GridSearchCV(cv=5, error_score='raise-deprecating',
             estimator=Lasso(alpha=1.0, copy_X=True, fit_intercept=True,
                             max_iter=100000000.0, normalize=False,
                             positive=False, precompute=False,
                             random_state=None, selection='cyclic', tol=0.0001,
                             warm_start=False),
             iid='warn', n_jobs=None,
             param_grid={'alpha': [1e-15, 1e-10, 1e-05, 0.01, 1, 2, 5, 10, 20,
                                   50, 100]},
             pre_dispatch='2*n_jobs', refit=True, return_train_score=False,
             scoring='neg_mean_squared_error', verbose=0)

In [17]:
lasso_regressor.best_params_

{'alpha': 2}

In [18]:
lasso_regressor.best_score_

-3.0300246975762115

In [19]:
lasso = Lasso(alpha=2)
lasso.fit(X, y)
lasso.coef_

array([0.045568  , 0.17893457, 0.        ])

The optimal value of alpha/lambda is 2 and the value of MSE is -3.03, which is siginificantly lower than that in linear and ridge regression. You will also observe that lasso regression has completely eliminated the third variable by reducing it's coefficient to zero. Thus, now our model uses only two predictor variables instead of three.
Lasso regression helps you to define feature importance.
It is different from ridge regression as it will lead to feature selection. 
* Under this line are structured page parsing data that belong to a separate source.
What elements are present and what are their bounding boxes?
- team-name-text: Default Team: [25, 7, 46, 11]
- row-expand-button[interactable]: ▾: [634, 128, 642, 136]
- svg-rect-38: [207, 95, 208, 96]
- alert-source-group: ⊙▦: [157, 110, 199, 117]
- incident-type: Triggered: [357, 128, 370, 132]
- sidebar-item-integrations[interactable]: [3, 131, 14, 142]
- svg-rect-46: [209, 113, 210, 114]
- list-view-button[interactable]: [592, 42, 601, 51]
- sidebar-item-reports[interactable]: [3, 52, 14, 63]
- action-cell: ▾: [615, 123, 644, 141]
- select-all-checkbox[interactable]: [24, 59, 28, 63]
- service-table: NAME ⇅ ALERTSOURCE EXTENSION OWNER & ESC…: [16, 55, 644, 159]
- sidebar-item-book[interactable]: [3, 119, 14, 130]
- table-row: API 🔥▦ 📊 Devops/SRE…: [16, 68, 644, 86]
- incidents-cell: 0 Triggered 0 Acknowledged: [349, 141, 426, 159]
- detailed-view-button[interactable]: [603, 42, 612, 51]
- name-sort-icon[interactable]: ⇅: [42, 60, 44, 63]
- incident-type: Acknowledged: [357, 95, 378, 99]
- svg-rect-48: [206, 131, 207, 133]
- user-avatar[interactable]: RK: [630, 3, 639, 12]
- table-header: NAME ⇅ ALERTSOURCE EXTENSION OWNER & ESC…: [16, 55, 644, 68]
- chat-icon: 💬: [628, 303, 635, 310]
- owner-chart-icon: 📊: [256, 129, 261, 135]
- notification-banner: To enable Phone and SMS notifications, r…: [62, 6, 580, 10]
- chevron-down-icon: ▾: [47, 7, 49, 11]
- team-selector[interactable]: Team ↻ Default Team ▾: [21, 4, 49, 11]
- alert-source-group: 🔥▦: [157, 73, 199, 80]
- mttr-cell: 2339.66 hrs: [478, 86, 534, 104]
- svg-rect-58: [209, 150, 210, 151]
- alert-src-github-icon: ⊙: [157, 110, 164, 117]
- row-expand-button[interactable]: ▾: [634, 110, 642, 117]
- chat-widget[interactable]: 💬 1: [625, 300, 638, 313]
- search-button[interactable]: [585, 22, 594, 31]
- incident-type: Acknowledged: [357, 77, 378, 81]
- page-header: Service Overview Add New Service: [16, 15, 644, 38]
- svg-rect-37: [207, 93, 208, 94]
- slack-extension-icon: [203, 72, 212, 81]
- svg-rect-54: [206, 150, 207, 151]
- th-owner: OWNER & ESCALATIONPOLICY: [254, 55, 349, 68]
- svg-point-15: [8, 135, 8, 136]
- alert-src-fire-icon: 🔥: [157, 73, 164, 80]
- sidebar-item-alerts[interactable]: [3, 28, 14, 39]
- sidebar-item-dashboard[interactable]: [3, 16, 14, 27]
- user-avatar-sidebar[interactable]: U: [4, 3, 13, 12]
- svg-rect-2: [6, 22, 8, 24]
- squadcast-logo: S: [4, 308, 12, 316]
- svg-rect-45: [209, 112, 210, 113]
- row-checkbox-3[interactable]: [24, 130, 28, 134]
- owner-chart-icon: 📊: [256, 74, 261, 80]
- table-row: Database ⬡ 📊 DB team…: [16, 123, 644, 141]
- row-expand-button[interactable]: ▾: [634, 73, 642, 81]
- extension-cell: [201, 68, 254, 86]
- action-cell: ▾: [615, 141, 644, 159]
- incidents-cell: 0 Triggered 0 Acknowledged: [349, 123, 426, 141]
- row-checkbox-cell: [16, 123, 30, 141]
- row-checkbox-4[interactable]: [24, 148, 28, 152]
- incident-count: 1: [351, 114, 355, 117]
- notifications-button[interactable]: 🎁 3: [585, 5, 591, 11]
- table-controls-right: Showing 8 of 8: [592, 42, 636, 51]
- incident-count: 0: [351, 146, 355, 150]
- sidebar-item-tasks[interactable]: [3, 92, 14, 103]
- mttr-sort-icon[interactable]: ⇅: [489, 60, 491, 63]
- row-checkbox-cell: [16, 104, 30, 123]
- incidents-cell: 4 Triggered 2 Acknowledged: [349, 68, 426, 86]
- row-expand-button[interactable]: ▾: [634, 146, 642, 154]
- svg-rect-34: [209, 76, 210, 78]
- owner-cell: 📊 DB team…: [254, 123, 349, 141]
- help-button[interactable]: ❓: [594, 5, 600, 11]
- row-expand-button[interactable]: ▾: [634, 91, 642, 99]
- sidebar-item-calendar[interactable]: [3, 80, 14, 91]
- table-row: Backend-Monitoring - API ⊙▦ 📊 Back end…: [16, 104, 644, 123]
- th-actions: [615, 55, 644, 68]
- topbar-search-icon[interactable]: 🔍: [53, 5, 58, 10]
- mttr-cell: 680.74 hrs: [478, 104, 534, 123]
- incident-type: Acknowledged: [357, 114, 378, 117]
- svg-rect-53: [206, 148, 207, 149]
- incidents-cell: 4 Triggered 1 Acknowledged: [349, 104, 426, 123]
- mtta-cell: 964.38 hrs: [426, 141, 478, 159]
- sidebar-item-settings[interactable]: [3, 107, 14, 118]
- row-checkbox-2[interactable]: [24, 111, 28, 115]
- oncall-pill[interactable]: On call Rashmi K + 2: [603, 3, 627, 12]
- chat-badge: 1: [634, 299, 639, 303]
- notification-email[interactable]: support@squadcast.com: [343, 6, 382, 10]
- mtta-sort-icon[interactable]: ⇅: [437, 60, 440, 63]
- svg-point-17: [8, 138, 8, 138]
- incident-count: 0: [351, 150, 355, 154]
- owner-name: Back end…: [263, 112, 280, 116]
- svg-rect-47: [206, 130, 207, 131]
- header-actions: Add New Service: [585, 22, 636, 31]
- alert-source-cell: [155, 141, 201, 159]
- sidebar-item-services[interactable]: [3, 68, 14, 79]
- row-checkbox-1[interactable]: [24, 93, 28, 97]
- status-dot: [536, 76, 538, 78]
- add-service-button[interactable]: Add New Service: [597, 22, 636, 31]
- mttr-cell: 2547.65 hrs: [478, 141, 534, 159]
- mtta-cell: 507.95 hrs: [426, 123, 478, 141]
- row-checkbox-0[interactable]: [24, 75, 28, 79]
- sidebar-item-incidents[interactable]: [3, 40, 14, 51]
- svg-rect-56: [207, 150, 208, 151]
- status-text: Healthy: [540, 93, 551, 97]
The final kind of regularization is done by using `ElasticNet()` regression. This is midway between ridge and lasso.

## ElasticNet Regression

Elastic Net first emerged as a result of critique on lasso, whose variable selection can be too dependent on data and thus unstable. The solution is to combine the penalties of ridge regression and lasso to get the best of both worlds.
Mathematically;

                          y = x0 + b1*x1 + b2x2 + lambda(b1^2 + b2^2) + lambda(|b1| + |b2|)
![enet-eqn.JPG](attachment:enet-eqn.JPG)
alpha here is mixing parameter between lasso and ridge. For alpha = 0, ridge regression and for alpha = 1, lasso regression.

ElasticNet is a combination of ridge and lasso and so it shrinks the coefficients while also selecting the important predictors only.

### Implementation of ElasticNet Regression

In [21]:
from sklearn.linear_model import ElasticNet

enet = ElasticNet(max_iter = 10e7)

parameters = {'alpha' : [1e-15, 1e-10, 1e-5, 1e-2, 1, 2, 5, 10, 20, 50, 100]}

enet_regressor = GridSearchCV(enet, parameters, scoring='neg_mean_squared_error', cv=5)

enet_regressor.fit(X, y)

  positive)


GridSearchCV(cv=5, error_score='raise-deprecating',
             estimator=ElasticNet(alpha=1.0, copy_X=True, fit_intercept=True,
                                  l1_ratio=0.5, max_iter=100000000.0,
                                  normalize=False, positive=False,
                                  precompute=False, random_state=None,
                                  selection='cyclic', tol=0.0001,
                                  warm_start=False),
             iid='warn', n_jobs=None,
             param_grid={'alpha': [1e-15, 1e-10, 1e-05, 0.01, 1, 2, 5, 10, 20,
                                   50, 100]},
             pre_dispatch='2*n_jobs', refit=True, return_train_score=False,
             scoring='neg_mean_squared_error', verbose=0)

In [22]:
enet_regressor.best_params_

{'alpha': 2}

In [23]:
enet_regressor.best_score_

-3.041818692390015

In [24]:
enet = ElasticNet(alpha = 2)
enet.fit(X, y)
enet.coef_

array([0.04566309, 0.18263117, 0.        ])

The optimal value of alpha/lambda is again 2, like in Lasso regression and the MSE for this value is -3.04, which lies between ridge and lasso model of regression. ElasticNet has also eliminated the third variable of the model, like lasso regression.